Our feature series, entitled ‘From Junior to Senior’, in association with SportsAid, sees athletes reflect on their sporting journey. They reveal how they initially got into their sport, the significance of the first medal they won, the stand-out moment of their early years, their biggest comeback moment, the time they stepped up to senior level and the main influence throughout their development.

Today we are catching up with Generation 22 athlete, Louise Sugden!

Louise is a Commonwealth Games silver and Paralympic bronze medallist in powerlifting. She took up the sport in 2017 and nine months later was stepping onto the podium on the Gold Coast for Team England. The 37-year-old had a successful career in wheelchair basketball, winning five European bronzes and competing in two Paralympic Games, as well as claiming gold in the Paralympic World Cup.

Where the journey began:

“I tried wheelchair basketball at a have-a-go-day at Stoke Mandeville. I was 13 at the time and my friends were playing and I thought it looked cool – only reason I wanted to try it! I joined a club in London called London Titans and I still coach there now. It was an hour’s drive for me so my parents took me once a week and it was my favourite time of the week. When I could drive, I went more, and then at 18 I got selected for my first GB senior competition.”

Winning my first senior medal:

“That was my GB senior debut and we won the competition with European bronze….and we got five medals from six Europeans in my career! That was my first proper medal. We went to the Paralympic World Cup in 2011 in Manchester and we won the gold which was huge as we managed to beat some of our main rivals - that was a really memorable achievement too.”

The stand-out moment:

“London 2012 is the highlight of my career - I don't think anything will ever come close to London.

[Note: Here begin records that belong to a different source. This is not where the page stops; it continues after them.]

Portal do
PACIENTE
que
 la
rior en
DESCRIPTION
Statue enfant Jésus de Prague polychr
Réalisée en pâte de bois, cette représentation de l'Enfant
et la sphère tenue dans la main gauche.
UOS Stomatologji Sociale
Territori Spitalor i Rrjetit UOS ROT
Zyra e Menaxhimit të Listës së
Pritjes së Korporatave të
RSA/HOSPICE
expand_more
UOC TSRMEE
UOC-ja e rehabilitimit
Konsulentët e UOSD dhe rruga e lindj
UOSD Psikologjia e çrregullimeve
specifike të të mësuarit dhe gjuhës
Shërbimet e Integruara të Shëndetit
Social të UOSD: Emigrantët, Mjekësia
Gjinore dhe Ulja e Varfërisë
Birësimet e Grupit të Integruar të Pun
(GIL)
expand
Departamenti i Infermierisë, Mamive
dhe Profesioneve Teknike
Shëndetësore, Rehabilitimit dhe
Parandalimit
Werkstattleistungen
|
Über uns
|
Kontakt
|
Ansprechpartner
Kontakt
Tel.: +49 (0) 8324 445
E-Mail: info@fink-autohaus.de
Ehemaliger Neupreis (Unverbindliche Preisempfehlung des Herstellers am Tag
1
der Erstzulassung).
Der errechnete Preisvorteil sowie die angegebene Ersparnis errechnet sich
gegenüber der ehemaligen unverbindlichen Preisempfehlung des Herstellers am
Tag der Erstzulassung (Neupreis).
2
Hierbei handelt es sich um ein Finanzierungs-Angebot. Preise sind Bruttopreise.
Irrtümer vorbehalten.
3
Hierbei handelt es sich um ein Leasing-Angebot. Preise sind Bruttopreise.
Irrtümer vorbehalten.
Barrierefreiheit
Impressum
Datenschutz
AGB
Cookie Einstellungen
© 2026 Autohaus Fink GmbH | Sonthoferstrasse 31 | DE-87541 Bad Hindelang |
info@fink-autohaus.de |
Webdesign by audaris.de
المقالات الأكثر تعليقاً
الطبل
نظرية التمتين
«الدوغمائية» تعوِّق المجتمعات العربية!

The crowd was out of this world. They cheered every time we got the ball. It was a magical experience - especially the Heroes’ Parade afterwards. We didn't do as well as we wanted to - so the Heroes’ Parade was just incredible.

“It was completely surreal to win silver at the Commonwealth Games [in powerlifting] as well. The fact that I even qualified was luck. The World Champs in 2017 got delayed because of an earthquake, and that was the only reason I was eligible to go. That was my qualifier for the Commonwealth Games so that whole nine months was very surreal.

“My coach rang me in October, having first started the sport in June, and asked if I wanted to go to the World Championships and I said ‘yes’ immediately. That whole period of time was very surreal but very special.”

My biggest comeback:

“I think I got selected for the GB squad too soon with wheelchair basketball, and think I needed a few more years to have developed. That was in 2003 and we qualified for the Athens Paralympic Games but I was then dropped from the team. That was the moment where I realised how badly I wanted to do it and I didn't want to get dropped again and wanted to represent Britain at a Paralympic Games.

“I improved my fitness with a personal trainer and grafted for a couple of years and then I didn't miss a competition from 2005 to 2014 so it clearly worked! I got ill in 2014 and tried to get my fitness back and officially retired in 2017 when I realised it wasn't the sport for me anymore – but I had stopped playing wheelchair basketball in 2016.

“I went back to my day job as an accountant for a year and realised I just wasn't ready for my sporting career to be over yet. I tried a couple of sports and powerlifting was the one that stuck - I enjoyed it, I was good at it….but had no idea how good I would be in a such a short space of time. I was 32 when I started powerlifting.

“But it didn’t feel like a comeback – it felt like a new beginning and a fresh start. It was a very small team compared to basketball and very individual - which I enjoyed. I love being strong and I've always loved the gym so I should have considered it sooner!”

Stepping up to the senior level:

“It was terrifying stepping up to senior level. I think I spent the majority of my first tournament in a haze, which was the European Championships in 2003. I didn't play much as a new player, but the coach advised me to go for the basket, calling a time out to tell me - and I scored it!

“That's all I can remember as it was such a blur and very daunting. The only way to get through that is to learn from other people and luckily the wheelchair basketball community are so friendly.”

My main influence:

“My dad was very sporty and he inspired me a lot. He'd give anything ago! One of my first coaches was a lady called Ann Wild who is a legend in the wheelchair basketball world and paved the way for women in the sport. She competed in a mixed senior international team - that's how good she was! That was before there was a women's team so she really led the way.

“Ade Adepitan was there too when I started - and I coach him now! That was so cool when I was 13-years-old. There are a few of the kids I coach now for wheelchair basketball who have said to me that they started playing after seeing me at events - but some of the others just see me as a powerlifter who tells them what to do!

“I love to inspire people though and show that they can do more – regardless of their disability. It makes it all worthwhile.”